IOG takes FID for Southern North Sea project

Independent Oil and Gas (IOG) has now completed its farm-out transaction with CalEnergy Resources (CER) and taken a Final Investment Decision (FID) on Phase 1 of its Core Project located in the Southern North Sea. The project is expected to deliver the first gas in July 2021.

IOG announced the farmout deal with CalEnergy for its Southern North Sea assets, except for the Harvey licenses, on July 26, 2019, and the completion on Monday, October 28.

The Core Project comprises 410 BCF of 2P+2C reserves and resources across six discovered UK Southern North Sea (SNS) gas fields.

Andrew Hockey, IOG CEO, commented: “I am delighted to announce that the farm-out agreement with our new partner CalEnergy Resources Limited, announced three months ago, has now closed. Alongside our successful €100m bond raise, this confirms us as fully funded for our Core Project, which is projected to deliver over £0.5bn in pre-tax cash flow net to IOG. IOG and CER, as joint venture partners, have consequently taken Phase 1 FID.”

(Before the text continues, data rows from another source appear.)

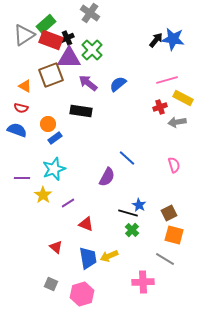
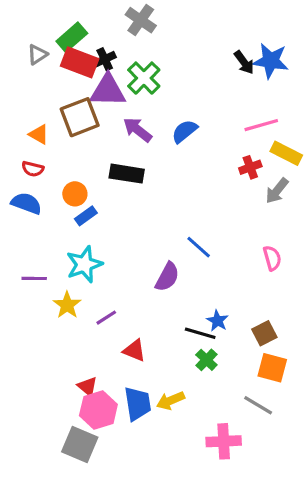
gray triangle: (24, 35) -> (37, 55), size x0.6
black arrow: (156, 40) -> (244, 62), turned 105
gray arrow: (177, 122) -> (277, 191), turned -42
gray square: (51, 284) -> (80, 444), size x1.6
pink hexagon: (82, 294) -> (98, 410), moved

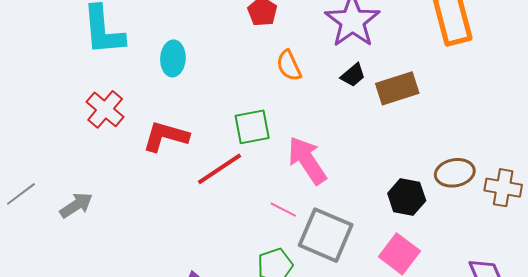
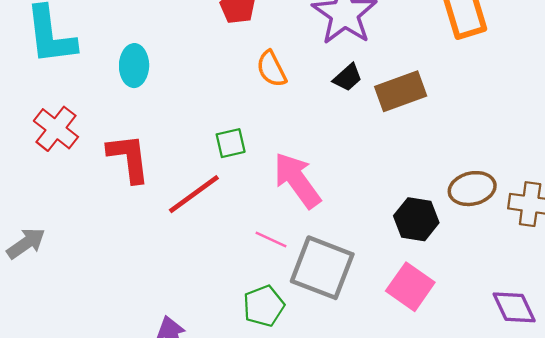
green square: (252, 127) -> (231, 143), size x0.7
red L-shape: (166, 136) -> (129, 158), turned 69

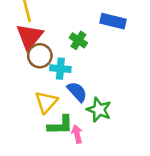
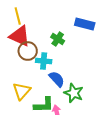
red triangle: (30, 36) -> (20, 36), turned -45
yellow triangle: (46, 102) -> (22, 91), moved

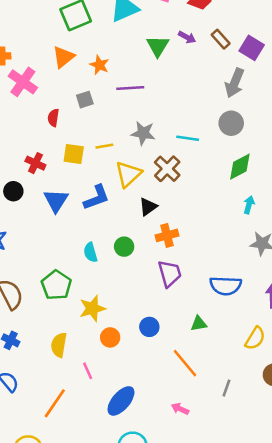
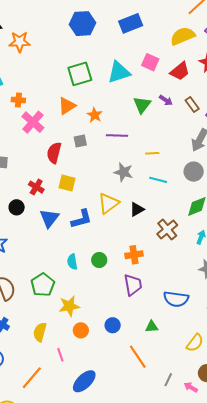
red semicircle: (53, 118) -> (54, 153), size x1.5
yellow line: (104, 146) -> (152, 153), moved
brown cross: (167, 169) -> (167, 229), moved
black triangle: (148, 207) -> (137, 209), moved
pink arrow: (180, 409) -> (191, 387), moved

He added: “This is the culmination of a transformative year for IOG which begins a new phase in our growth. Our focus, as ever, is on delivering shareholder value. We have established a solid platform from which to generate cash flow from our existing portfolio through effective project execution. Furthermore, we have created the opportunity to generate additional value upside by bringing incremental volumes through our infrastructure. Our Southern North Sea gas business development strategy has clear competitive advantages: we have a very strong and well-aligned partner, we have our key export pipeline in place, we are an approved license Operator, and we are fully funded to install our hub infrastructure.”

Taking FID 

IOG and CER have now taken Phase 1 FID and will shortly be submitting confirmation of full funding to the OGA in support of the Phase 1 FDP approval.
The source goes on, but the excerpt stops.